(THE PROBLEM): Without any pictures, output the records exactly as they are.

(SOURCE RECORDS):
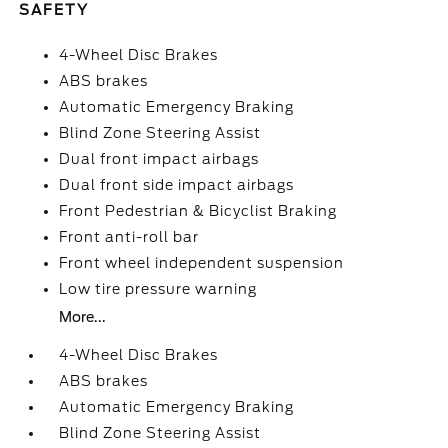
SAFETY
4-Wheel Disc Brakes
ABS brakes
Automatic Emergency Braking
Blind Zone Steering Assist
Dual front impact airbags
Dual front side impact airbags
Front Pedestrian & Bicyclist Braking
Front anti-roll bar
Front wheel independent suspension
Low tire pressure warning
More...
4-Wheel Disc Brakes
ABS brakes
Automatic Emergency Braking
Blind Zone Steering Assist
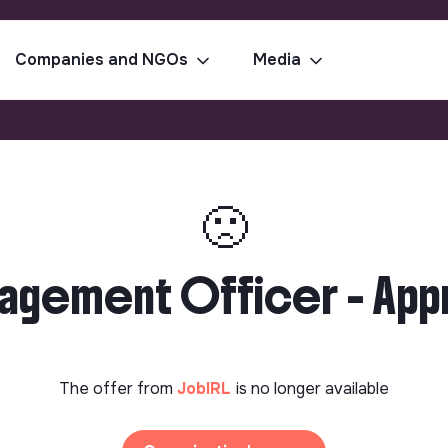
Companies and NGOs
Media
🙁
gagement Officer - App
The offer from
JobIRL
is no longer available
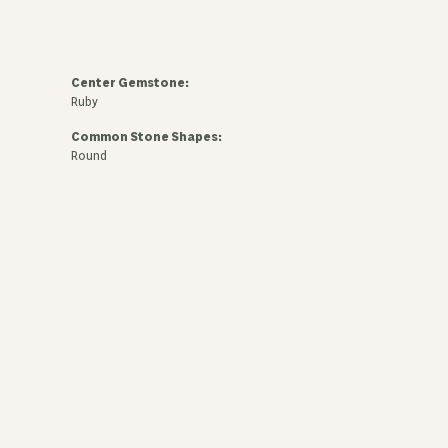
Center Gemstone:
Ruby
Common Stone Shapes:
Round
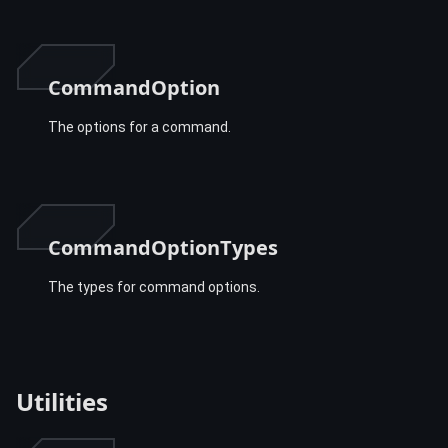
CommandOption
The options for a command.
CommandOptionTypes
The types for command options.
Utilities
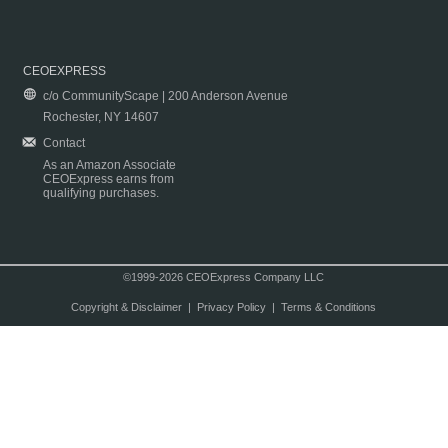
CEOEXPRESS
c/o CommunityScape | 200 Anderson Avenue
Rochester, NY 14607
Contact
As an Amazon Associate
CEOExpress earns from
qualifying purchases.
©1999-2026 CEOExpress Company LLC
Copyright & Disclaimer
|
Privacy Policy
|
Terms & Conditions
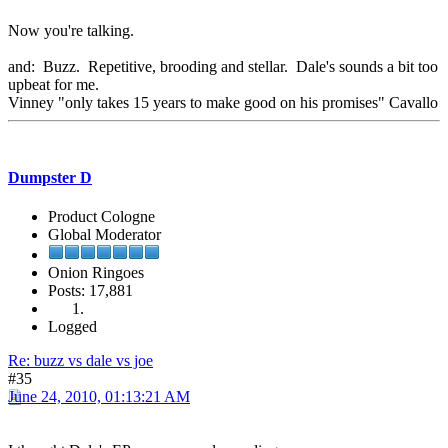
Now you're talking.
and: Buzz. Repetitive, brooding and stellar. Dale's sounds a bit too
upbeat for me.
Vinney "only takes 15 years to make good on his promises" Cavallo
Dumpster D
Product Cologne
Global Moderator
Onion Ringoes
Posts: 17,881
Logged
Re: buzz vs dale vs joe
#35
June 24, 2010, 01:13:21 AM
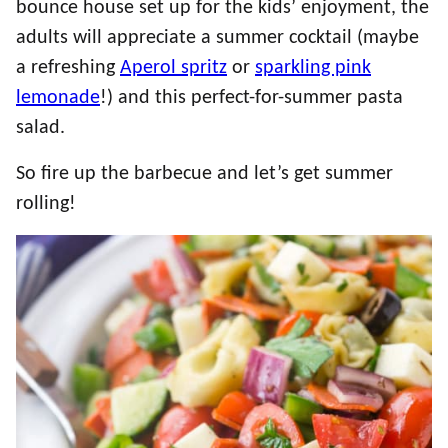
bounce house set up for the kids’ enjoyment, the
adults will appreciate a summer cocktail (maybe
a refreshing
Aperol spritz
or
sparkling pink
lemonade
!) and this perfect-for-summer pasta
salad.
So fire up the barbecue and let’s get summer
rolling!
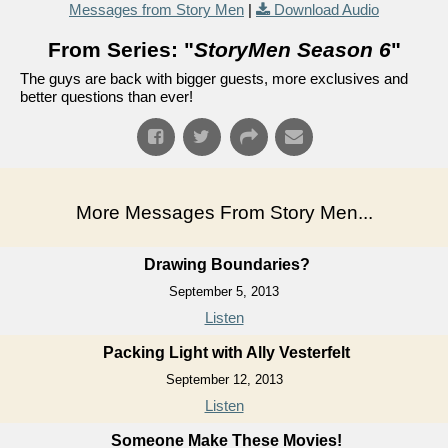
Messages from Story Men
|
Download Audio
From Series: "
StoryMen Season 6
"
The guys are back with bigger guests, more exclusives and
better questions than ever!
More Messages From Story Men...
Drawing Boundaries?
September 5, 2013
Listen
Packing Light with Ally Vesterfelt
September 12, 2013
Listen
Someone Make These Movies!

(ANSWER SECTION):
SAFETY
4-Wheel Disc Brakes
ABS brakes
Automatic Emergency Braking
Blind Zone Steering Assist
Dual front impact airbags
Dual front side impact airbags
Front Pedestrian & Bicyclist Braking
Front anti-roll bar
Front wheel independent suspension
Low tire pressure warning
More...
4-Wheel Disc Brakes
ABS brakes
Automatic Emergency Braking
Blind Zone Steering Assist
Companies and NGOs
Media
🙁
gagement Officer - App
The offer from
JobIRL
is no longer available
Center Gemstone:
Ruby
Common Stone Shapes:
Round
CommandOption
The options for a command.
CommandOptionTypes
The types for command options.
Utilities
CEOEXPRESS
c/o CommunityScape | 200 Anderson Avenue
Rochester, NY 14607
Contact
As an Amazon Associate
CEOExpress earns from
qualifying purchases.
©1999-2026 CEOExpress Company LLC
Copyright & Disclaimer
|
Privacy Policy
|
Terms & Conditions
Now you're talking.
and: Buzz. Repetitive, brooding and stellar. Dale's sounds a bit too
upbeat for me.
Vinney "only takes 15 years to make good on his promises" Cavallo
Dumpster D
Product Cologne
Global Moderator
Onion Ringoes
Posts: 17,881
Logged
Re: buzz vs dale vs joe
#35
June 24, 2010, 01:13:21 AM
bounce house set up for the kids’ enjoyment, the
adults will appreciate a summer cocktail (maybe
a refreshing
Aperol spritz
or
sparkling pink
lemonade
!) and this perfect-for-summer pasta
salad.
So fire up the barbecue and let’s get summer
rolling!
Messages from Story Men
|
Download Audio
From Series: "
StoryMen Season 6
"
The guys are back with bigger guests, more exclusives and
better questions than ever!
More Messages From Story Men...
Drawing Boundaries?
September 5, 2013
Listen
Packing Light with Ally Vesterfelt
September 12, 2013
Listen
Someone Make These Movies!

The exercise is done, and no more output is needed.